WASHINGTON, D.C. — The Marijuana Policy Project is challenging U.S. Drug Czar Gil Kerlikowske to explain the self-contradicting statement he included in an invitation to the first-ever White House Drug Policy Reform Conference, which will be held Monday from 9 a.m.–2 p.m. It can be viewed online at http://www.whitehouse.gov/live
The email invitation distributed Friday by the Office of National Drug Control Policy included a graphic with the following quote from Kerlikowske: “Drug policy reform should be rooted in NEUROSCIENCE—NOT POLITICAL SCIENCE.”

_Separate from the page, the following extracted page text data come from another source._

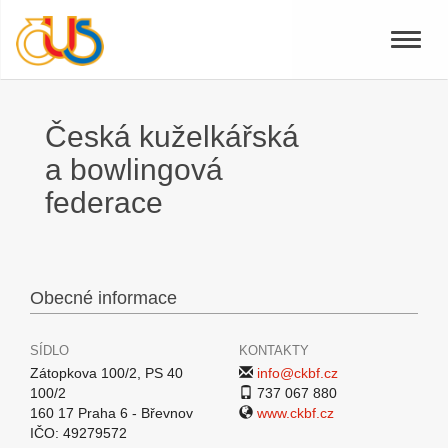
Toggle
naviga
Česká kuželkářská
a bowlingová
federace
Obecné informace
SÍDLO
KONTAKTY
Zátopkova 100/2, PS 40
info@ckbf.cz
100/2
737 067 880
160 17 Praha 6 - Břevnov
www.ckbf.cz
IČO: 49279572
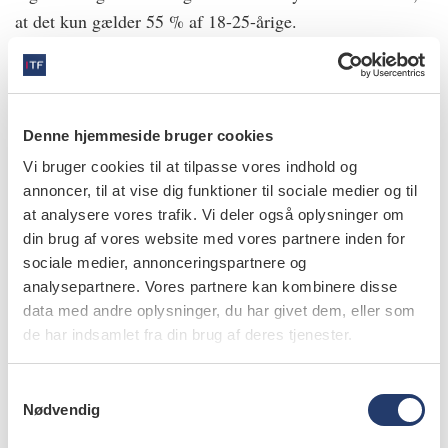
at det kun gælder 55 % af 18-25-årige.
5. Citerer flittigt fra tvivlsom rapport
Sundhedsstyrelsen var klar til at udgive en rapport, der
Denne hjemmeside bruger cookies
godkendte tandlægernes arbejde med de nationale
Vi bruger cookies til at tilpasse vores indhold og
kliniske retningslinjer. Men rapporten blev trukket
annoncer, til at vise dig funktioner til sociale medier og til
at analysere vores trafik. Vi deler også oplysninger om
tilbage og omskrevet til en kritik af tandlægerne efter
din brug af vores website med vores partnere inden for
hastemøde med ministeriet. Den rapport er
sociale medier, annonceringspartnere og
arbejdsgruppen flittig med at bruge, på trods af at flere af
analysepartnere. Vores partnere kan kombinere disse
de oplysninger, som citeres, er fordrejede eller
data med andre oplysninger, du har givet dem, eller som
kontroversielle.
de har indsamlet fra din brug af deres tjenester.
S
Læs også artiklen
Ministeriel arbejdsgruppe
Nødvendig
a
m
pynter på tandsundheden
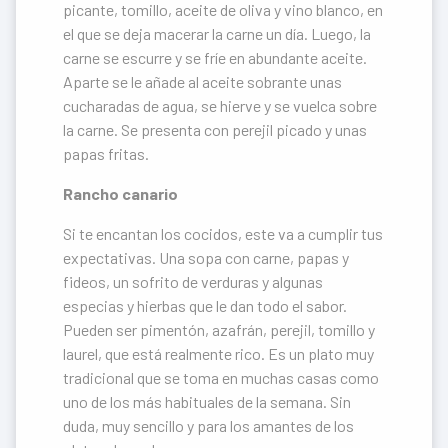
picante, tomillo, aceite de oliva y vino blanco, en
el que se deja macerar la carne un día. Luego, la
carne se escurre y se fríe en abundante aceite.
Aparte se le añade al aceite sobrante unas
cucharadas de agua, se hierve y se vuelca sobre
la carne. Se presenta con perejil picado y unas
papas fritas.
Rancho canario
Si te encantan los cocidos, este va a cumplir tus
expectativas. Una sopa con carne, papas y
fideos, un sofrito de verduras y algunas
especias y hierbas que le dan todo el sabor.
Pueden ser pimentón, azafrán, perejil, tomillo y
laurel, que está realmente rico. Es un plato muy
tradicional que se toma en muchas casas como
uno de los más habituales de la semana. Sin
duda, muy sencillo y para los amantes de los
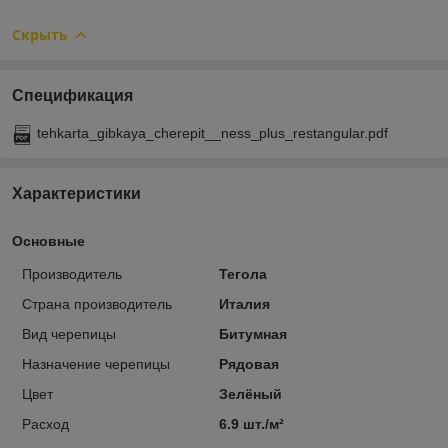
Скрыть
Спецификация
tehkarta_gibkaya_cherepit__ness_plus_restangular.pdf
Характеристики
Основные
Производитель
Тегола
Страна производитель
Италия
Вид черепицы
Битумная
Назначение черепицы
Рядовая
Цвет
Зелёный
Расход
6.9 шт./м²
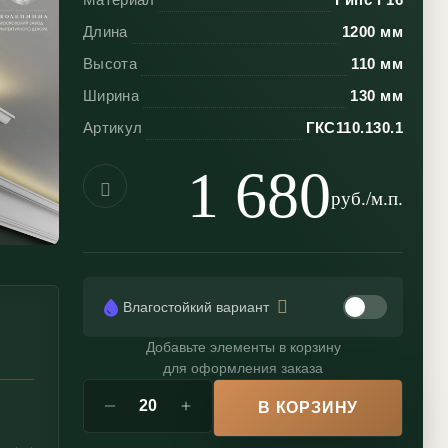
Длина
1200 мм
Высота
110 мм
Ширина
130 мм
Артикул
ГКС110.130.1
1 680
руб./м.п.
Влагостойкий вариант
Добавьте элементы в корзину
для оформления заказа
В КОРЗИНУ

“Every objective study on marijuana has concluded that it poses far less harm to the brain than alcohol,” said Mason Tvert, director of communications for the Marijuana Policy Project and coauthor of the book Marijuana Is Safer: So why are we driving people to drink? “The ONDCP has long championed laws that steer adults toward using alcohol and away from making the safer choice to use marijuana. If the drug czar is truly committed to prioritizing neuroscience over political science, he should support efforts to make marijuana a legal alternative to alcohol for adults.”
According to the National Institute on Alcohol Abuse and Alcoholism, “[H]eavy drinking may have extensive and far–reaching effects on the brain, ranging from simple ‘slips’ in memory to permanent and debilitating conditions that require lifetime custodial care.” It specifically notes that those who drink heavily over a long period of time “may have brain deficits that persist well after he or she achieves sobriety.” http://pubs.niaaa.nih.gov/publications/aa63/aa63.htm
Meanwhile, there is significant evidence demonstrating that even frequent long-term marijuana use does not pose significant or permanent damage to the brain.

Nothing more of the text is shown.